▶ [DATA SUPPLIED]
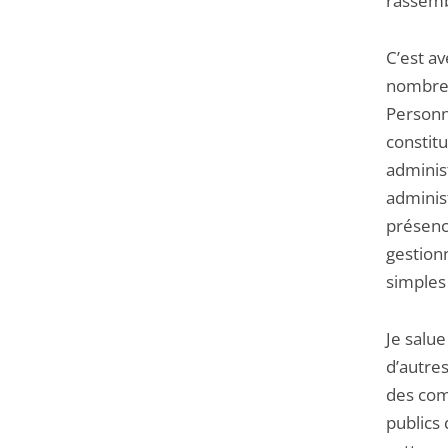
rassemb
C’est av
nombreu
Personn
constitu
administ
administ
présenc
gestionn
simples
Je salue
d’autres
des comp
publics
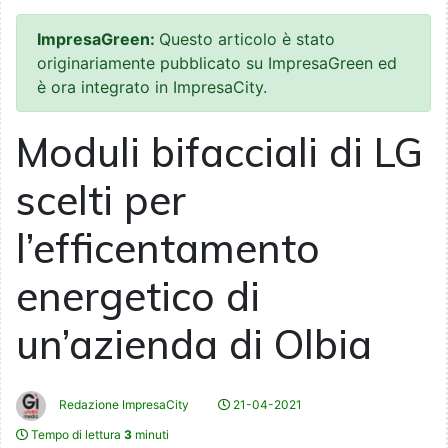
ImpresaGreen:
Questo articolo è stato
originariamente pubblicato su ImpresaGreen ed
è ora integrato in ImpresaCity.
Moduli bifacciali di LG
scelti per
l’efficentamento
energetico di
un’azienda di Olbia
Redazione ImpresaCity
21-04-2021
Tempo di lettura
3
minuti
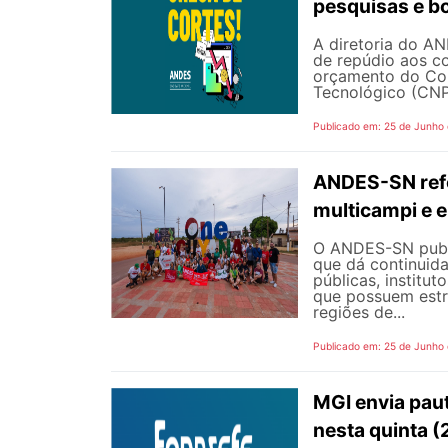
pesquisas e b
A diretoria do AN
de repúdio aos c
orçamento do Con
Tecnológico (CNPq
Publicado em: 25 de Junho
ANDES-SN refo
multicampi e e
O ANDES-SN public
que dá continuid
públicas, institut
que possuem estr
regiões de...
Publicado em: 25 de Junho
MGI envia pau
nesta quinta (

==

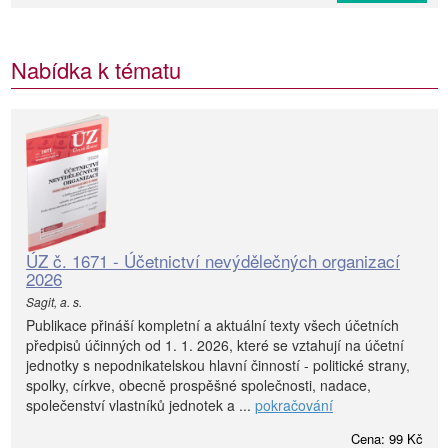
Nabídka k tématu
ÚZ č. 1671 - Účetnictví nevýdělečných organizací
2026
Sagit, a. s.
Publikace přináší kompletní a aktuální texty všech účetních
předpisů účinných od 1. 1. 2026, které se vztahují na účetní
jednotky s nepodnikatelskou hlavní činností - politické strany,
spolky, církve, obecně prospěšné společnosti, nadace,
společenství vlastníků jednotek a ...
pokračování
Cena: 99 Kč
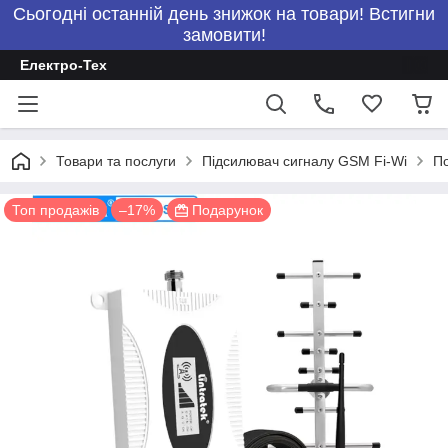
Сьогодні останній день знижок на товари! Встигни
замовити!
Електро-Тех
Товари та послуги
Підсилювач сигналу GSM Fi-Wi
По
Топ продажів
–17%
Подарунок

==

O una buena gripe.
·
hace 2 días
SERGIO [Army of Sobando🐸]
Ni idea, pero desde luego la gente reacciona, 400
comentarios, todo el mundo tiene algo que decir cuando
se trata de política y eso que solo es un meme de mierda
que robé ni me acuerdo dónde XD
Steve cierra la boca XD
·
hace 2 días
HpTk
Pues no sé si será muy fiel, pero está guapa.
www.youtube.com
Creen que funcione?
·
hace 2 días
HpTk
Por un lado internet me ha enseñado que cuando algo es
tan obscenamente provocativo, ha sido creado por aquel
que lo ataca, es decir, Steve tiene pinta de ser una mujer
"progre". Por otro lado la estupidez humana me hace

▶ [TASK GOAL]
In the records above, find the lines containing "ImpresaCity" and copy them.

▶ [SOLUTION TO THIS PROBLEM]
è ora integrato in ImpresaCity.
Redazione ImpresaCity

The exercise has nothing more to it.